List each line of the data that holds the word "分骨証明書が必要になります".

── INPUT DATA

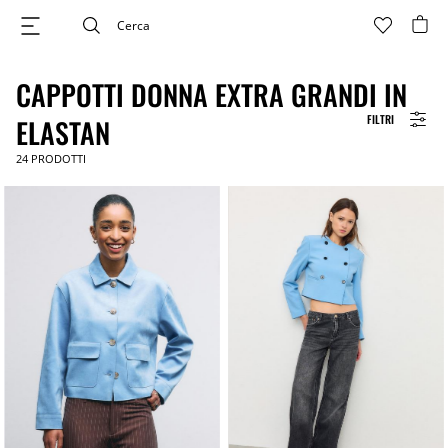
CAPPOTTI DONNA EXTRA GRANDI IN
FILTRI
ELASTAN
24
PRODOTTI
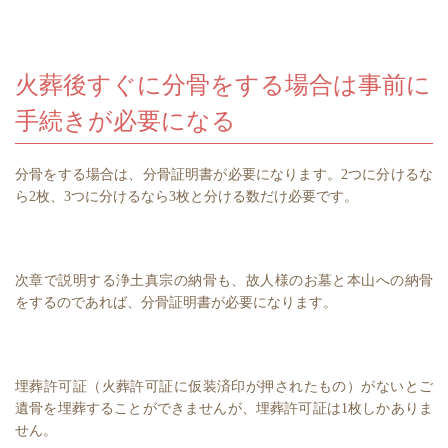
火葬後すぐに分骨をする場合は事前に
手続きが必要になる
分骨をする場合は、分骨証明書が必要になります。2つに分けるな
ら2枚、3つに分けるなら3枚と分ける数だけ必要です。
次章で説明する浄土真宗の納骨も、故人様のお墓と本山への納骨
をするのであれば、分骨証明書が必要になります。
埋葬許可証（火葬許可証に仮装済印が押されたもの）がないとご
遺骨を埋葬することができませんが、埋葬許可証は1枚しかありま
せん。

────

* [COMPLETED TASK]
分骨をする場合は、分骨証明書が必要になります。2つに分けるな
をするのであれば、分骨証明書が必要になります。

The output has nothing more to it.